EC: This is such a great question. I think we can look at it through the lens of gender for sure, but I think it also has a lot to do with class. I can start with gender. When we think about dude food and this binary of masculine/feminine mapping onto unhealthy/healthy – that there's this carefree approach to food and not caring about guidelines or how we should eat and being able to thwart those sorts of expectations – that Donald Trump's foodways do mirror that sort of limitlessness. Strangely enough, I've been working with Real Men Don't Eat Quiche, which was this work of parody and satire and it was a best seller in 1982. One of the lines in it reveals how these ideas about food and about gender map onto a view of the world, and to ideas about global politics. One of the examples where there's truth between the lines of satire in Real Men Don't Quiche is this line about, 'Things were better in the past, when men were men and women were sex objects and the rest of the world understood. One false move and we nuke ‘em.' I remember the first time I read that when I started working with this text, that it reminded me a bit of how this particular president is approaching the world and thinking about it in terms that we haven't seen for a while. The other thing with Real Men Don't Quiche is this idea that real men don't eat light, healthy foods like quiche; that they don't diet, or if they do, they would never talk about it; that they would certainly lift weights for strength and to build heft. So I see those sorts of mirrorings in ideas about gender.
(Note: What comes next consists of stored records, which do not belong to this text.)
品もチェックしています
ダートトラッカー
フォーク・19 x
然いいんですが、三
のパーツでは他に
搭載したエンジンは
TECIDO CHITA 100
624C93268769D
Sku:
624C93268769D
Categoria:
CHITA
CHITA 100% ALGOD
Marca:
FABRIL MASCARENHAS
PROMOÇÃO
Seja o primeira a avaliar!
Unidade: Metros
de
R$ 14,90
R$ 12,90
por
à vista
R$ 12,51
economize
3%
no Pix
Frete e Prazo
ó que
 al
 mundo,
That's something I always try to emphasize with my students – to have this omnivorousness in what they're willing to taste and what they're willing to learn and what ideas they're willing to think about.
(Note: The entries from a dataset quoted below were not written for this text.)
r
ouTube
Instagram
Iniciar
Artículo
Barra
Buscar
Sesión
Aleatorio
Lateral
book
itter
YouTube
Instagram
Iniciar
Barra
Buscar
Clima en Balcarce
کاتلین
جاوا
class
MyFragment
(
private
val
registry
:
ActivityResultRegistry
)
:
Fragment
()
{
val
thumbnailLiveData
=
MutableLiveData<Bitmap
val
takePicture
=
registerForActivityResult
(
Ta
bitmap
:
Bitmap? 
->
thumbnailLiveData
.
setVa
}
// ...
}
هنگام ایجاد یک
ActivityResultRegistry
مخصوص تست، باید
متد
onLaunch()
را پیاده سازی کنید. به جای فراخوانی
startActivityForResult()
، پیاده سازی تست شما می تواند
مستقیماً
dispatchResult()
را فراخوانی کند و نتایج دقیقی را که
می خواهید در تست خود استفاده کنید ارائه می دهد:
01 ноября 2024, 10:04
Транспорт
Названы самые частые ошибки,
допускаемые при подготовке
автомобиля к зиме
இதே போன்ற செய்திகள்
But in thinking about Donald Trump's foodways and class, what it makes me think of is I actually read Donald Trump and Guy Fieri through one another. I find that the polarizing reactions to both of them have something to do with how they subvert expected social norms and standards – ideas about professionalization, of who should be president and of who should be celebrity chef. Ideas of about a real man should act. Ideas of middle class respectability or of affluence. And I think that's part of where the rub is with Donald Trump and the way that he eats. A man with considerable means and affluence, but the way that he eats doesn't map onto how one would assume someone of that class standing would eat and would view food. And so I think there it gives us a way to think through the tension of him presenting himself as a populist, and as someone who understands the concerns and experiences of average citizens. And so I think his food highlights that contradiction of how he presents himself and conducts himself along those lines of class, and how they map out over the American populace as well.
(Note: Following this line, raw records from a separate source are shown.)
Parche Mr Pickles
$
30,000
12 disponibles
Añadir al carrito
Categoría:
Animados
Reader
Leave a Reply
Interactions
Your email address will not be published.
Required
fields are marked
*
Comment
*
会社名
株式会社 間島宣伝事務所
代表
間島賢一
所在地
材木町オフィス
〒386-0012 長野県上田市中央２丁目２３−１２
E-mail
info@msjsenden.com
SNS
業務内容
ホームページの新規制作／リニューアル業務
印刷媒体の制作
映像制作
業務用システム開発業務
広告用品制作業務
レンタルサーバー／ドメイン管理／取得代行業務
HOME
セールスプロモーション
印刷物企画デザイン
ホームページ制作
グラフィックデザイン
MB: That sent me spinning into so many awesome places. It has me thinking a little bit about authenticity. I'm wondering then what this means for Trump and how he's allowed to present himself, or participate in food.

EC: Authentic from a food studies perspective is this very contentious term. It's very constructed, it's highly variable, but it has considerable meaning, and it can have big weight. Particularly from a capitalistic standpoint, from a branding standpoint, from being able to say this is authentic. But then I mean, he and all eaters have the right and we all should be able to eat the way that is authentically us. Having ketchup on steak is delicious in its own way. That's something I always try to emphasize with my students – to have this omnivorousness in what they're willing to taste and what they're willing to learn and what ideas they're willing to think about. So, I think this "foodist," this elitist kind of perspective on how Trump eats isn't serving any of us very well, but I think that disconnect between the way he eats and the class standing he literally possesses, they don't read as authentic because of the way that they mismatch. You could also read that as subversion, right, that there's something interesting there. That's where I see the parallel to Guy Fieri. The food he presents that so many think is highly commercial and overtop, what kind of an authenticity is that presenting? And Diners, Drive-ins And Dives frequently trades in the discourse of authenticity of the kinds of restaurants that they're promoting.